With these remarks, it is evident that geothermal power is more expensive than conventional (natural gas) power or PV power. When adding to this finding the simplicity in installing PV systems [303,304,305] compared to a geothermal system, the maturity and widespread of PV systems in Oman [306,307,308], the direct conversion to electricity in the case of PV systems (little maintenance needed other than cleaning), and the possibility of retrofitting existing parking lots with rooftop PV modules for solar carport [309,310], especially for charging electric vehicles [311], without occupying new land footprints; one can judge that geothermal power is not expected to be exploited in Oman unless new incentivizing factors appear.

5. Discussion of the Limitations

After presenting information about the modeling performed here for geothermal power generation and presenting results obtained through this modeling, it is important to admit that the current study still has some limitations. This section is devoted to discussing this matter.
However, it should be noted first that the primary goal of this study is to identify the feasibility of geothermal power in Oman, rather than to provide a precise and comprehensive design of a particular geothermal power plant. Thus, the results of the current study should be viewed with tolerance, accepting that some uncertainty in the assumptions made does not harm the overall aim of the study. Even with small variations in the quantitative results, the main outcome (which is answering the question of “is commercial geothermal-based electricity generation in Oman competitive or not?”) remains valid.
  • The first limitation to mention here is the reliance on the SAM (System Advisor Model) tool for performing the techno-economic assessment, without performing benchmarking of its predictions. While this limitation is true, it is alleviated by the implied robustness and accuracy of SAM. This is supported by its wide use by researchers and professionals in the sector of renewable and sustainable technologies [312,313,314] and by the third-party validation performed by the SAM development team [315] or independent researchers [316]. Also, SAM enjoys an extended history of development and improvement provided by NREL. In addition, it is worth mentioning that the open-course code package behind the SAM computations is available in a public GitHub repository [317,318,319,320,321,322,323]. This allows for transparency and continuous handling of any identified issues.
  • The second limitation to mention here is the large number of assumptions made, through specified input parameters, to perform either the technical part of the simulation or the economic part.

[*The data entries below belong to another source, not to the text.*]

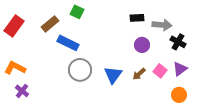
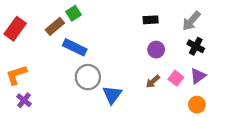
green square: (77, 12) -> (74, 13), moved, turned 32
gray arrow: (162, 25) -> (191, 21), moved, turned 126
orange L-shape: (15, 68) -> (16, 75), turned -45
blue triangle: (113, 75) -> (112, 95), moved

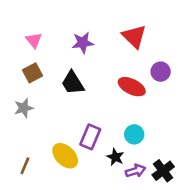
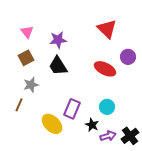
purple star: (83, 43) -> (58, 40), moved
gray star: (24, 108) -> (31, 85), moved
brown line: (25, 166) -> (19, 105), moved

However, this is an inevitable situation in simulation studies in general. Many of the assumptions made here are guided by recommendations from reliable sources in the literature, as well as professional judgment. Also, sensitivity analyses are performed to explore the influence of possible variations of some assumptions.
  • The third limitation to add is the adoption of built-in cost elements in SAM for estimations in belonging to Oman. Some of the geothermal financial data in SAM are based on the Geothermal Vision Study (GeoVision Study) of the Geothermal Technologies Office (GTO) at the United States Department of Energy (DOE) [324]. This means that a similarity of certain costs (like drilling labor rates) in the United States and Oman encourages the assumption that reasonable predictions can be made for Oman. The fact that both Oman and the United States are in the same economic category of high-income countries makes this assumption plausible [325].
  • The fourth limitation that might be noticed in the current study is its focus on Oman, rather than being of wide coverage. While this remark is correct, it does not mean that the study is only useful to readers within Oman. The study contains many pieces of information that are transferable to other regions. For example, information provided about the use of SAM in modeling geothermal power systems can be applied when using SAM in other locations. This study can be viewed as a case study for Oman, which can be replicated for other countries. Especially, readers in countries sharing similar energy sources with Oman, with ambitions to explore their geothermal potential in the power sector, can find this study beneficial.
  • The fifth limitation to state here is that the adopted geothermal resource temperature of 200 °C is not based on direct measurement. However, this assumption seems realistic given that temperatures as high as 174 °C were measured at depths of up to 1.5 km in Oman (as described in subsection “2.5 Geothermal Energy in Oman and Binary Geothermal Plant”). Therefore, reaching a mildly higher temperature of 200 °C at a deeper point of 2 km appears to be attainable.

6. Conclusions

In the current study, the System Advisor Model (SAM) modeling tool was used to perform techno-economic assessment (TEA) and sensitivity analysis of a 30-MW geothermal power plant in Muscat, Oman. Based on literature data, it was found that the binary cycle is an adequate choice. Compared to other electricity generation sources in Oman, particularly natural gas power stations and solar photovoltaic arrays, geothermal power was not an attractive alternative due to economic considerations.
The performed parametric studies showed that the power plant capacity is an influential method to improve the feasibility of geothermal power, where the economy of scale (through a larger plant) leads to appreciable nonlinear reductions in the levelized cost of energy (LCOE).
The current study neither anticipates nor recommends that the government of the Sultanate of Oman or non-governmental corporations invest in a geothermal power plant when better alternatives (particularly solar photovoltaic arrays) are available.
The study concludes that the main barrier against the deployment of geothermal power plants in Oman is the presence of much better (cheaper and proven) alternatives.

Funding

Not applicable (this research received no funding).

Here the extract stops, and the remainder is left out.